* Work item *
Only one stretch of the listing below is wanted. Give it again exactly, from the line with "3970-3363 (86, 2137)" through the line with "Eu concordo (73, 2556)".

Data for this task: Begin

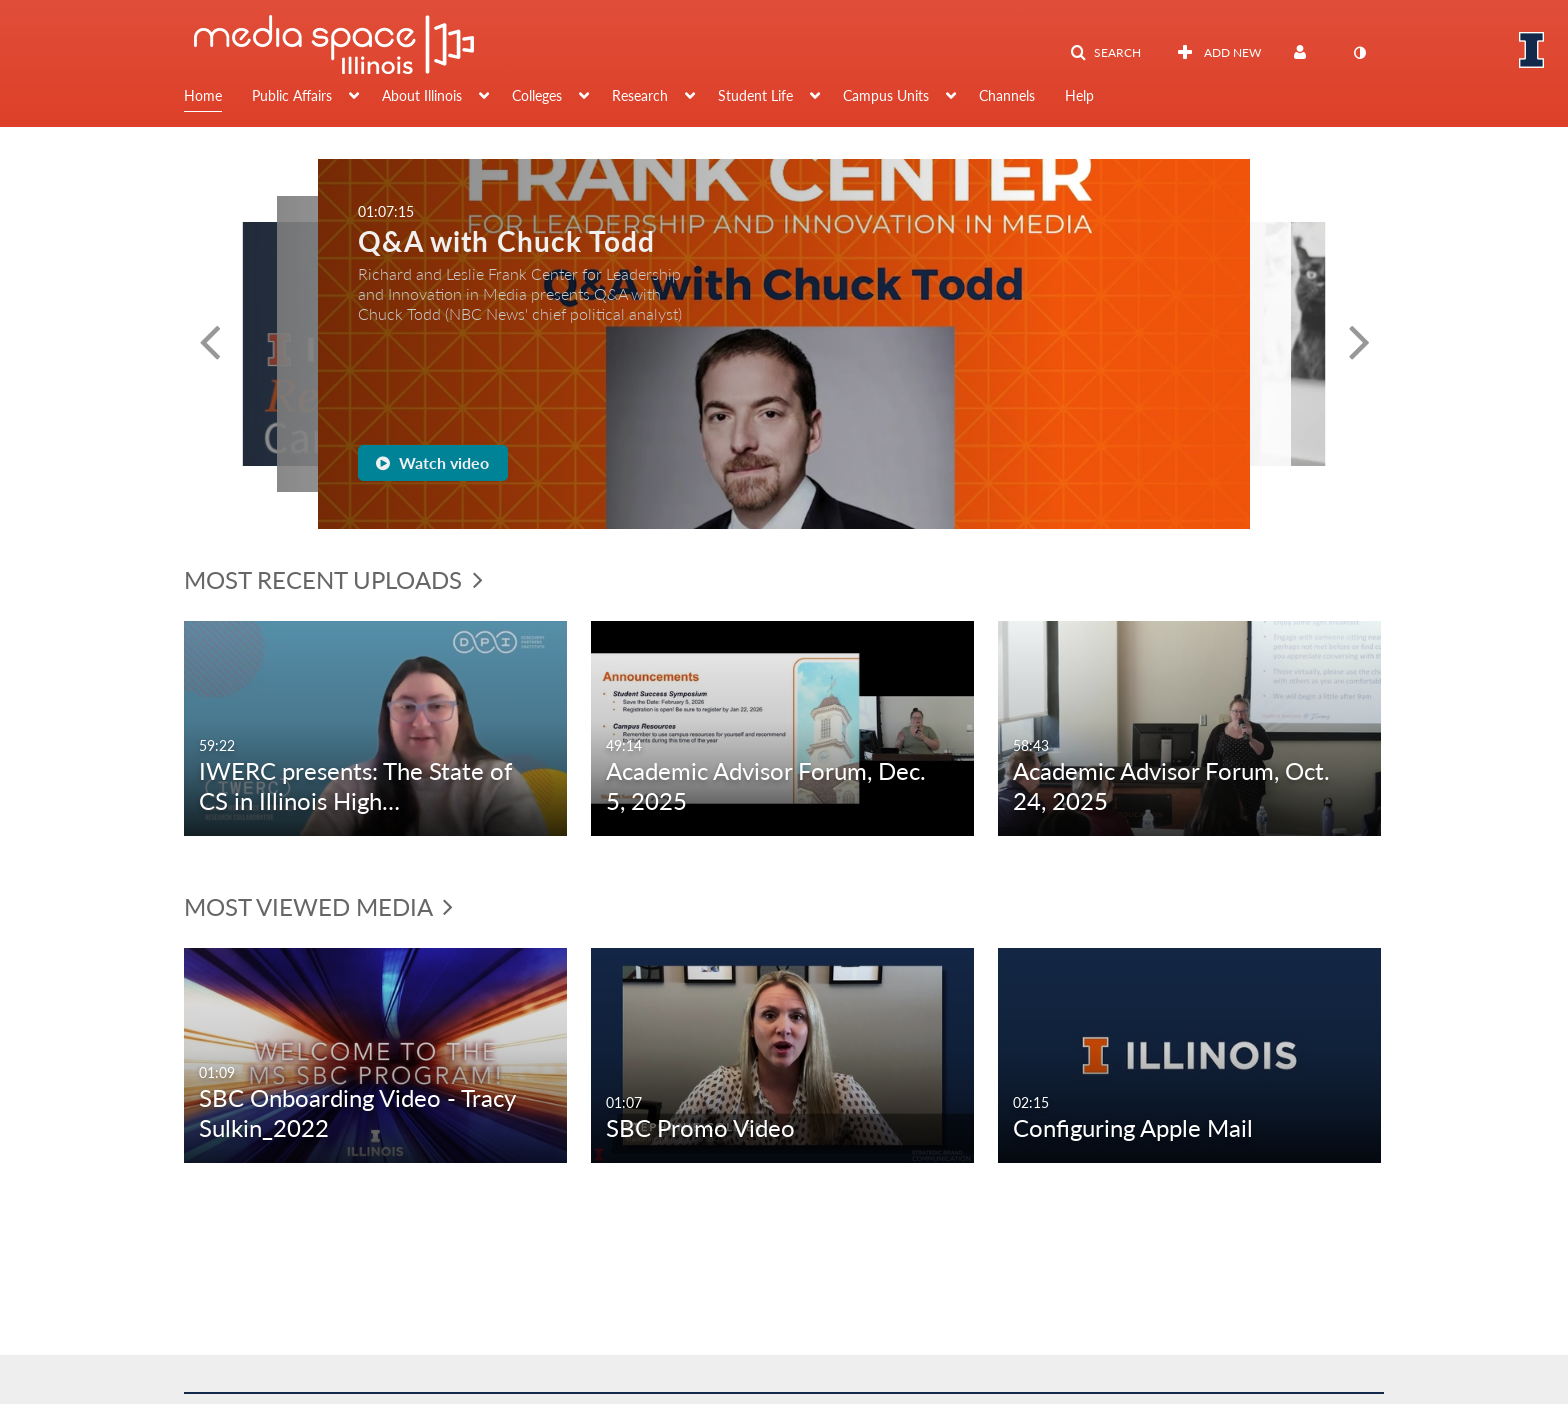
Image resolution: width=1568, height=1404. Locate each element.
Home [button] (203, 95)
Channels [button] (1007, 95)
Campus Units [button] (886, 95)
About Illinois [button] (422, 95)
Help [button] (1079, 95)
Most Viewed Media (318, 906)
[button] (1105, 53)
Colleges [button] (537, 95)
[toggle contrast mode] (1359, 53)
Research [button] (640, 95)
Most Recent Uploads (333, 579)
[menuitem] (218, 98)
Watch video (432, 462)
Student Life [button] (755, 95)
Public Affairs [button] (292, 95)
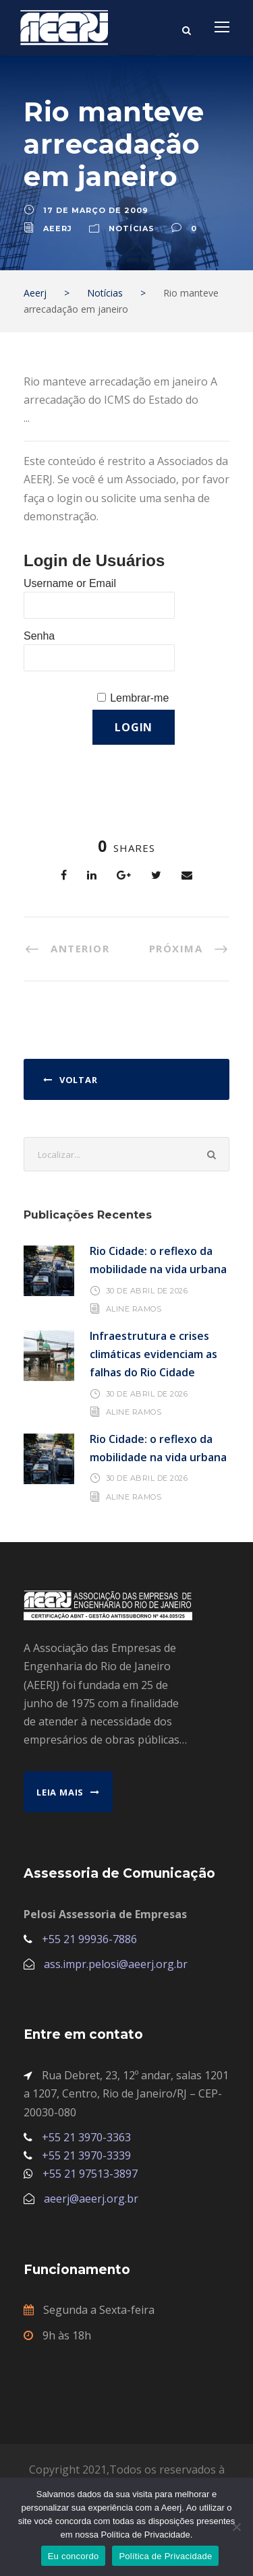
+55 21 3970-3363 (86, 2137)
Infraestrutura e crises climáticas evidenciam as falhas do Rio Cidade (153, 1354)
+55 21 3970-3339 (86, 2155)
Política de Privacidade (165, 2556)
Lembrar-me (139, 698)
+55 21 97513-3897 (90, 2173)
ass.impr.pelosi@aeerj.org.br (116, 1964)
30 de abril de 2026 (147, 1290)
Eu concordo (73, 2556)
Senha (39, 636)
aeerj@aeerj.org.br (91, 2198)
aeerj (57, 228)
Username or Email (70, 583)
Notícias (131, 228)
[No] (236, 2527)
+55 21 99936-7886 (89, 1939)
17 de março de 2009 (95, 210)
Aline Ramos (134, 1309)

Data for this task: End
Data for this task: Begin

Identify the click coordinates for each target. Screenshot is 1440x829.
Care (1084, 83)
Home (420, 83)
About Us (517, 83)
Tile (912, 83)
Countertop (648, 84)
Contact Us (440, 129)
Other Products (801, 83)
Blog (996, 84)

Data for this task: End

* Task solution *
+55 21 3970-3363 (86, 2137)
Infraestrutura e crises climáticas evidenciam as falhas do Rio Cidade (153, 1354)
+55 21 3970-3339 (86, 2155)
Política de Privacidade (165, 2556)
Lembrar-me (139, 698)
+55 21 97513-3897 (90, 2173)
ass.impr.pelosi@aeerj.org.br (116, 1964)
30 de abril de 2026 (147, 1290)
Eu concordo (73, 2556)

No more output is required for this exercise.